Questa indignazione liberale rispetto alla "sporcizia", con tutto il razzismo che implica, definisce ancora oggi quella che potremmo considerare come la lettura ideologica adottata automaticamente dalla maggior parte delle persone di fronte agli aspetti politici di qualcosa come le epidemie di coronavirus o di SARS. Ma i lavoratori hanno poco controllo sulle condizioni in cui lavorano. Fatto ancora più importante, se è vero che le condizioni insalubri e scarsamente igieniche escono dalla fabbrica attraverso la contaminazione delle forniture alimentari, questa contaminazione è in realtà solo la punta dell'iceberg. Queste condizioni sono l’ambiente in cui normalmente si lavora o si vive negli insediamenti proletari vicini, e, a livello di popolazione, queste condizioni portano a un declino della salute offrendo condizioni ancora più favorevoli alla diffusione delle molte epidemie del capitalismo. Prendiamo ad esempio il caso dell'influenza spagnola, una delle epidemie più letali della storia.

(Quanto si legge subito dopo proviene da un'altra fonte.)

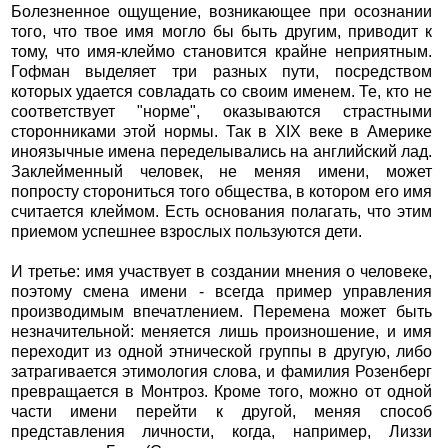
Болезненное ощущение, возникающее при осознании
того, что твое имя могло бы быть другим, приводит к
тому, что имя-клеймо становится крайне неприятным.
Гофман выделяет три разных пути, посредством
которых удается совладать со своим именем. Те, кто не
соответствует "норме", оказываются страстными
сторонниками этой нормы. Так в XIX веке в Америке
иноязычные имена переделывались на английский лад.
Заклейменный человек, не меняя имени, может
попросту сторониться того общества, в котором его имя
считается клеймом. Есть основания полагать, что этим
приемом успешнее взрослых пользуются дети.
И третье: имя участвует в создании мнения о человеке,
поэтому смена имени - всегда пример управления
производимым впечатлением. Перемена может быть
незначительной: меняется лишь произношение, и имя
переходит из одной этнической группы в другую, либо
затрагивается этимология слова, и фамилия Розенберг
превращается в Монтроз. Кроме того, можно от одной
части имени перейти к другой, меняя способ
представления личности, когда, например, Лиззи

Si tratta di uno dei primi focolai di influenza H1N1 (correlato a focolai più recenti di influenza suina e aviaria) e per lungo tempo si è pensato che in qualche modo questa epidemia fosse qualitativamente differente dalle altre varianti dell'influenza, dato l’elevato bilancio di vittime. Ciò nonostante, questa lettura sembra essere vera solo in parte (a causa della capacità dell'influenza di indurre una reazione eccessiva del sistema immunitario), poiché successive analisi della letteratura scientifica e la ricerca sulla storia dell'epidemiologia hanno fatto scoprire che l’influenza spagnola potrebbe essere stata poco più virulenta di altri ceppi. Al contrario, con ogni probabilità il suo alto tasso di mortalità è stato causato principalmente dalla malnutrizione generalizzata, dal sovraffollamento delle città e dalle condizioni di vita generalmente insalubri nelle aree colpite, che hanno incoraggiato non solo la diffusione dell'influenza stessa, ma anche la coltura di superinfezioni batteriche oltre alla super-infezione virale di fondo. [vii]

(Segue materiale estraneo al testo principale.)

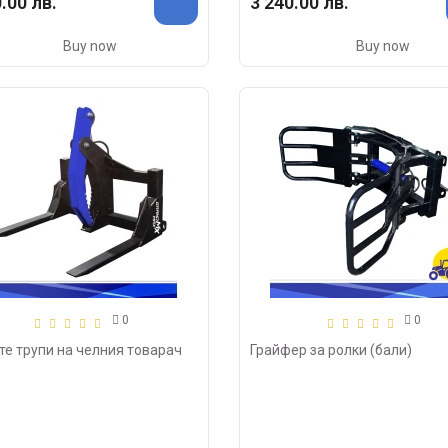
.00 лв.
3 240.00 лв.
Buy now
Buy now
0
0
те трупи на челния товарач
Грайфер за ролки (бали)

In altre parole, il bilancio delle vittime dell'influenza spagnola, sebbene venga rappresentato come un'anomalia imprevedibile per il carattere del virus, ha avuto un “aiuto” altrettanto importante dalle condizioni sociali. L'influenza si diffuse rapidamente grazie al commercio e alla guerra mondiale, a quel tempo legati ai rapidi cambiamenti degli imperialismi che sono sopravvissuti alla prima guerra mondiale. E anche qui ritroviamo ancora una volta una storia ormai familiare sul luogo e sul modo in cui è stato prodotto un ceppo di influenza così mortale: sebbene l'origine esatta sia ancora poco chiara, oggi si presume che il virus abbia avuto origine tra i maiali o il pollame allevati a livello domestico, probabilmente in Kansas. Il tempo e il luogo sono particolarmente degni di nota, poiché gli anni successivi alla guerra furono una sorta di punto di svolta per l'agricoltura americana, che ha visto l'applicazione generalizzata di metodi di produzione di tipo industriale sempre più meccanizzati. Queste tendenze si intensificarono solo negli anni '20 e l'applicazione massiccia di tecnologie come la mietitrebbia portò sia ad una graduale monopolizzazione [della produzione agricola], che al disastro ecologico, che, combinati insieme, causarono la crisi del “Dust Bowl” [la crisi delle tempeste di sabbia che colpirono gli Stati Uniti centrali e il Canada tra il 1931 e il 1939] e l'emigrazione di massa che ne seguì. L'intensa concentrazione di bestiame che in seguito avrebbe caratterizzato l’allevamento industriale non era ancora apparsa, ma le forme più elementari di concentrazione e produzione intensiva, che avevano già creato epidemie di bestiame in Europa, erano ormai diventate la norma. Se le epidemie che colpirono il bestiame nell’Inghilterra del XVIII secolo possono essere considerate il primo caso di peste bovina propriamente capitalista, e l'epidemia di peste bovina in Africa nel 1890 il più grande degli olocausti epidemiologici causati dall'imperialismo, l'influenza spagnola può essere considerata la prima delle epidemie del capitalismo che ha colpito il proletariato.